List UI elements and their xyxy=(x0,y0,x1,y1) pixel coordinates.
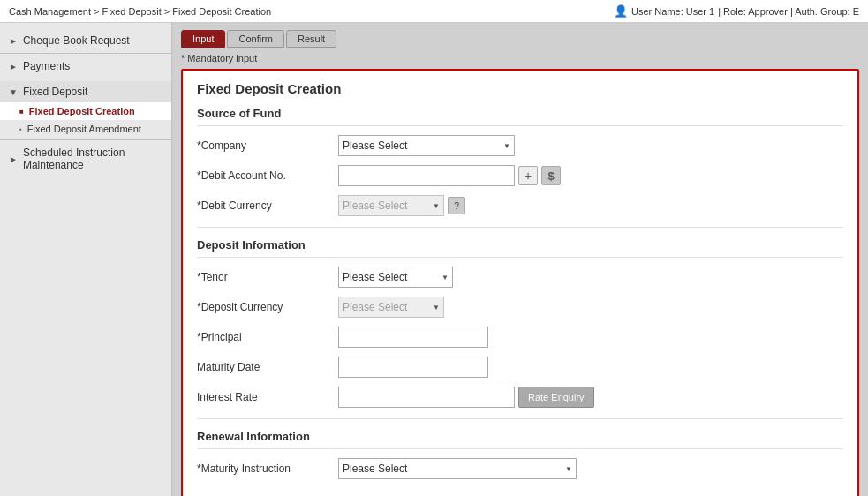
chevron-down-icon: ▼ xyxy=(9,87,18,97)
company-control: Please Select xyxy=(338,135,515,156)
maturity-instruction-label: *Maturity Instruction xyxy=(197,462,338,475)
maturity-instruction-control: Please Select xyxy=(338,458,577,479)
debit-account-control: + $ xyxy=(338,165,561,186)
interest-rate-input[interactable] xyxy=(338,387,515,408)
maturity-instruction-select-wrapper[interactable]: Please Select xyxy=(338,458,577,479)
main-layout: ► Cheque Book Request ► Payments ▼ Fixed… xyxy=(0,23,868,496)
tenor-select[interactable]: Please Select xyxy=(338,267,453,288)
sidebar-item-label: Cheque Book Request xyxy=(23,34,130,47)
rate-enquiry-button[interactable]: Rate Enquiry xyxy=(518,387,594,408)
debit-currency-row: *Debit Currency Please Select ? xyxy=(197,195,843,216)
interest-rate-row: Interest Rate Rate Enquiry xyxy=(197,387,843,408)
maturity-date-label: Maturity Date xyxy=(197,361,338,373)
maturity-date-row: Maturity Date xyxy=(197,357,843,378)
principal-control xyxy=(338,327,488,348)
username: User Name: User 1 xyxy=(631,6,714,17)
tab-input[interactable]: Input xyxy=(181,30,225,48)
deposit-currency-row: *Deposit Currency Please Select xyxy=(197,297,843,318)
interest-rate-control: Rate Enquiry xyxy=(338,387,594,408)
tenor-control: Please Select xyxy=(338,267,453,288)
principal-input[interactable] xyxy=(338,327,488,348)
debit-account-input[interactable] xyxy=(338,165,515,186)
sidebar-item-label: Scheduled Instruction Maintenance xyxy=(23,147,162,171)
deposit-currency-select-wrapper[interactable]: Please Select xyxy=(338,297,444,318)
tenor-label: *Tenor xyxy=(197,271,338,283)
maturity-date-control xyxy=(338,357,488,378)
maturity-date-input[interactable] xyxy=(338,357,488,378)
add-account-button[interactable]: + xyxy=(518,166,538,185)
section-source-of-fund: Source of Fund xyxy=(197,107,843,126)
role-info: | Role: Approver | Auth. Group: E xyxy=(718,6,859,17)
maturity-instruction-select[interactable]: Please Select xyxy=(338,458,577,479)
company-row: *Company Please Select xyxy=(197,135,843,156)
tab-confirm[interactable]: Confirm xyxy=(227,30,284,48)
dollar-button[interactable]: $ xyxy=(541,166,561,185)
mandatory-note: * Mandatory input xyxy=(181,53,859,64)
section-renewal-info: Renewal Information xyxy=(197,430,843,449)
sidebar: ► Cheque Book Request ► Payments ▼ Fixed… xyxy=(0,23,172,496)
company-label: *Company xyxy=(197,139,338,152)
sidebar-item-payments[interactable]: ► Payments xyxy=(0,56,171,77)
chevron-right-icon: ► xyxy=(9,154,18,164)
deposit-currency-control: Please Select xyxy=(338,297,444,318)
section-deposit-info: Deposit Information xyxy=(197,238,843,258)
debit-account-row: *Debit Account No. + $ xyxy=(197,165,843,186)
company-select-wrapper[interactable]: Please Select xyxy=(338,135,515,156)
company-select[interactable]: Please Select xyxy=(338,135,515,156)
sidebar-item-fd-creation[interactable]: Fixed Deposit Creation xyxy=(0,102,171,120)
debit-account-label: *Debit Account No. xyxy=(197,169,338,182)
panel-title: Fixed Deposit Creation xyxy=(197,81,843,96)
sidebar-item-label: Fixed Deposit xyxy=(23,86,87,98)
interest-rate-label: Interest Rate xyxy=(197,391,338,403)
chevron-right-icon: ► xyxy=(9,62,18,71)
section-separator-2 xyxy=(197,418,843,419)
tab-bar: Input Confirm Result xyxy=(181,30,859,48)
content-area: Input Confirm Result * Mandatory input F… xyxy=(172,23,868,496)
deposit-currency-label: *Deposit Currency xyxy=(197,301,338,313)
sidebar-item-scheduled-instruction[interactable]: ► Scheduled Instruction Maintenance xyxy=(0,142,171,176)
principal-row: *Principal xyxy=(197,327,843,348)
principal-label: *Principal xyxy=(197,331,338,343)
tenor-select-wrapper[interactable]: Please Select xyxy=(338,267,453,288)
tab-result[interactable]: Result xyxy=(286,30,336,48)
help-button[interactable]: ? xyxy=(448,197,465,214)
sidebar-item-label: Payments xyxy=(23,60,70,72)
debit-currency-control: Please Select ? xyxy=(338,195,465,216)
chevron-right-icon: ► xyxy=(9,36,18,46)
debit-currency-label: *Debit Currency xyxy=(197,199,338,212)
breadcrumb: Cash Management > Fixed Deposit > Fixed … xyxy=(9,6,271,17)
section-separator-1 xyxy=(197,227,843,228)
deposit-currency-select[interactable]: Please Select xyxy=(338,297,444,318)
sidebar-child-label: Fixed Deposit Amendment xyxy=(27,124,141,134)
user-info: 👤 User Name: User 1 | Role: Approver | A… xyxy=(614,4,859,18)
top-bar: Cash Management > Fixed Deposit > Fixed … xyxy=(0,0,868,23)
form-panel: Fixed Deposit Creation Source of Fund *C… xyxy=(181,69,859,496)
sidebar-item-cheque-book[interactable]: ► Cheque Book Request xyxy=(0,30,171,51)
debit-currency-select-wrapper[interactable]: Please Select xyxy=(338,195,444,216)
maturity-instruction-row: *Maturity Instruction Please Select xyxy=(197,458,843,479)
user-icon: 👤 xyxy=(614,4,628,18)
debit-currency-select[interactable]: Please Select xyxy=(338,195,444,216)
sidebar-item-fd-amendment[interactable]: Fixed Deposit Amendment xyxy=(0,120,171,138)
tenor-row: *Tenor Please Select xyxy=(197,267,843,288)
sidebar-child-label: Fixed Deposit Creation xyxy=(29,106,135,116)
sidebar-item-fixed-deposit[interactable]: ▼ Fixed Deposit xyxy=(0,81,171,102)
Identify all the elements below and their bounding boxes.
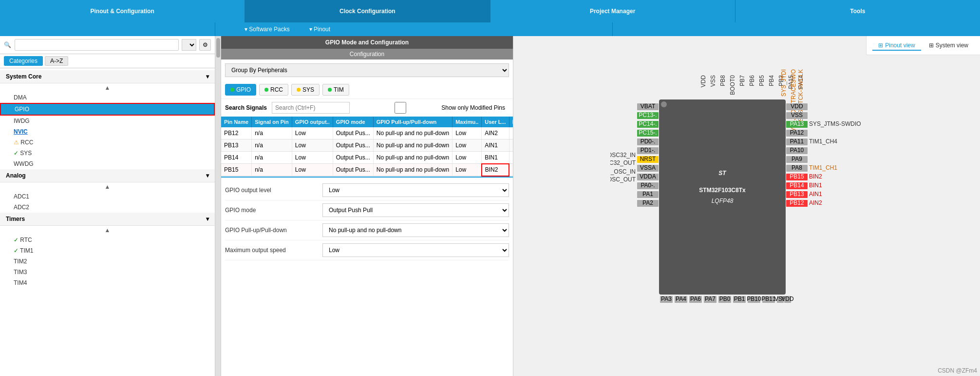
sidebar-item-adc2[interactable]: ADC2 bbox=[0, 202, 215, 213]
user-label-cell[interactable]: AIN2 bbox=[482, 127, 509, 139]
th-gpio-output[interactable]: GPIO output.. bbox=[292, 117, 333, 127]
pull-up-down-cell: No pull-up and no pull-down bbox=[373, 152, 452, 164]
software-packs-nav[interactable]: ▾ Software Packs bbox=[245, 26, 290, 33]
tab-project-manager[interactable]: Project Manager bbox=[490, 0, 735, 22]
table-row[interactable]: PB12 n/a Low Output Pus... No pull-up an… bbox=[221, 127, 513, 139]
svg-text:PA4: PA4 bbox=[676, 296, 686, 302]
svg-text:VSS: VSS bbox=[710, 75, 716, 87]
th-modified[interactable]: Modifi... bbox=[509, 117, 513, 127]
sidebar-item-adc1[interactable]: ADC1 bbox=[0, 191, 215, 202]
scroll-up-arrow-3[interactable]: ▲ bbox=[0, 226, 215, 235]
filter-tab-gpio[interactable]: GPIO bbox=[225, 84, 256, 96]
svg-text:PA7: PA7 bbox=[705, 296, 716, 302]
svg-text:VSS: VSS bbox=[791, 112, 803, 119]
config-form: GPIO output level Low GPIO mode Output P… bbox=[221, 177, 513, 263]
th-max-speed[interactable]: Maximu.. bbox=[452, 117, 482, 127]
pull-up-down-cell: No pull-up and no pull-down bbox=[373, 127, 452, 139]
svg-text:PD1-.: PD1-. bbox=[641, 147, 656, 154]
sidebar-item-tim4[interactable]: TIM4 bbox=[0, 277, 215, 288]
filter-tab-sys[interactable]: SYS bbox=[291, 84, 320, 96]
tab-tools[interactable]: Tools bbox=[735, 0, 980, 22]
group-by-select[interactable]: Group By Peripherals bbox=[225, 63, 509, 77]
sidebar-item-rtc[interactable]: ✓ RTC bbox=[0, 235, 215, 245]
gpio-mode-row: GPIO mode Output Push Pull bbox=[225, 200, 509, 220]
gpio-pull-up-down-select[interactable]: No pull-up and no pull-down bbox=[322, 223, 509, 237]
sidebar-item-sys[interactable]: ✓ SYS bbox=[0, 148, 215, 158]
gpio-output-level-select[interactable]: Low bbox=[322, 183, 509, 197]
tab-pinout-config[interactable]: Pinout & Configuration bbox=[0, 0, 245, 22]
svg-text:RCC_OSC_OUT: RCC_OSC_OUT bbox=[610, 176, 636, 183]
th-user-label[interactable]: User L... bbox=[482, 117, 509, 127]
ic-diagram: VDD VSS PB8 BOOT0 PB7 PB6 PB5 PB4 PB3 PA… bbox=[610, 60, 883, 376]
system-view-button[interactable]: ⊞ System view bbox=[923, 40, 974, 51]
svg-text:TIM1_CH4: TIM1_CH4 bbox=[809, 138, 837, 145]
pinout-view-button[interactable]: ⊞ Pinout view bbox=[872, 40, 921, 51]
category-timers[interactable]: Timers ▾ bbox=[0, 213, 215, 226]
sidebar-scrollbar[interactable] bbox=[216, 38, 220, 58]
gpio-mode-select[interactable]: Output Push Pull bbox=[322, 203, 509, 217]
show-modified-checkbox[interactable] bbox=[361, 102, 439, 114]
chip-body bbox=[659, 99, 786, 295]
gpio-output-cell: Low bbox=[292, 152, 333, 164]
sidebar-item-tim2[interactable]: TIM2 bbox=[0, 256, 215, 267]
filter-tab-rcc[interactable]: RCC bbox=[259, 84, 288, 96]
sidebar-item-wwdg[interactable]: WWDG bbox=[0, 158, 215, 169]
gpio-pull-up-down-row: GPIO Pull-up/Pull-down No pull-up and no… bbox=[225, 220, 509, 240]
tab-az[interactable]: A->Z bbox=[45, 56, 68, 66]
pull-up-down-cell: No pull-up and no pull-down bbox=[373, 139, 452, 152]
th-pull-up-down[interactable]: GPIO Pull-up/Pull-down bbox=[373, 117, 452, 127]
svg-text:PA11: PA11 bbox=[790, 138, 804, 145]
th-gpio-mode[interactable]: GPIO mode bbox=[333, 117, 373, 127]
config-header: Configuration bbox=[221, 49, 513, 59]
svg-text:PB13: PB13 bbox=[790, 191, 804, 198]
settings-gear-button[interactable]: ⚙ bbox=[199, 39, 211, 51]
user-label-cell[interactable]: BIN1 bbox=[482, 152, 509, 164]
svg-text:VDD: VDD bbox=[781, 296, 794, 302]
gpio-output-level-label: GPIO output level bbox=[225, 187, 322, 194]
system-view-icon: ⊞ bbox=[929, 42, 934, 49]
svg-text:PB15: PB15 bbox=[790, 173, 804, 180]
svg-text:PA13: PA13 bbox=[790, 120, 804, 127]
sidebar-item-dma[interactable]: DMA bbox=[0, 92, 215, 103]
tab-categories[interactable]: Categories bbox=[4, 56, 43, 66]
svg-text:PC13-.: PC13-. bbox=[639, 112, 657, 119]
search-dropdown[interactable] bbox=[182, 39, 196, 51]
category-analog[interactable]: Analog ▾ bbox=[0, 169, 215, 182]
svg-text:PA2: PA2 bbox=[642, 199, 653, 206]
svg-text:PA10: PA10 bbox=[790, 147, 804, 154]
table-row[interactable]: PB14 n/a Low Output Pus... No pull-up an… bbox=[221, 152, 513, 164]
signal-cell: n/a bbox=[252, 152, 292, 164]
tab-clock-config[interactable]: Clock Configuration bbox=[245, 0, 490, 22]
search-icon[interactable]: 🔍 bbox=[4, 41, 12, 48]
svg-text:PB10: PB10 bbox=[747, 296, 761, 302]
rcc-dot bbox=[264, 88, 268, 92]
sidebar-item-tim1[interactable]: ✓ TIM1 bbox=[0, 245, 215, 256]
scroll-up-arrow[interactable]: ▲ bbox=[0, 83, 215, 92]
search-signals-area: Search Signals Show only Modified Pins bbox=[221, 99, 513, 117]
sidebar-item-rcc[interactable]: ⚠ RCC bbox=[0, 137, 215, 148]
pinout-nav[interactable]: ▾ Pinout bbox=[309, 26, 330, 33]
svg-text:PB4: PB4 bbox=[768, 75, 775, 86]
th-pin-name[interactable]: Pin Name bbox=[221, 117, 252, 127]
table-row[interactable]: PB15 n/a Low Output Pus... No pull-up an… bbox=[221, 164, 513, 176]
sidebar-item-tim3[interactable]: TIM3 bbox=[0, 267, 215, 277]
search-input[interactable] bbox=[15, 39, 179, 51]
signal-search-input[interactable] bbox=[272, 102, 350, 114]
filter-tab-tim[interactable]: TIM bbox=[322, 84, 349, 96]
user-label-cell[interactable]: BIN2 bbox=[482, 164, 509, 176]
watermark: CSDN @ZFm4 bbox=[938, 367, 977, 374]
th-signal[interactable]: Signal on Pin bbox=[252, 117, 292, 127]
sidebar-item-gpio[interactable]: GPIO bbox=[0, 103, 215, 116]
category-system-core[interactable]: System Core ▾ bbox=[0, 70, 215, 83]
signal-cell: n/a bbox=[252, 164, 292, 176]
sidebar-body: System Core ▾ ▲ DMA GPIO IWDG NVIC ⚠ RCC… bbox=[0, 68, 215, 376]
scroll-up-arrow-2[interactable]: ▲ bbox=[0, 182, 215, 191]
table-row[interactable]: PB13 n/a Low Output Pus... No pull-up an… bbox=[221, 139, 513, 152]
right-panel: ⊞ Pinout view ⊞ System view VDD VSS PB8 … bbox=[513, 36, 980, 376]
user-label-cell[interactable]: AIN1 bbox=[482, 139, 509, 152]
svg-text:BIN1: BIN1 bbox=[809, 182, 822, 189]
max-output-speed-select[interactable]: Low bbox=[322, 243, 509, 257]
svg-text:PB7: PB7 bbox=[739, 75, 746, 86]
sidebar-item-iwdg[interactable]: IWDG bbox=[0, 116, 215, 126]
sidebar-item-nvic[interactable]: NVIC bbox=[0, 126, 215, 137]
========
The number of lines in the data that hold "elements" is all that should be given.

2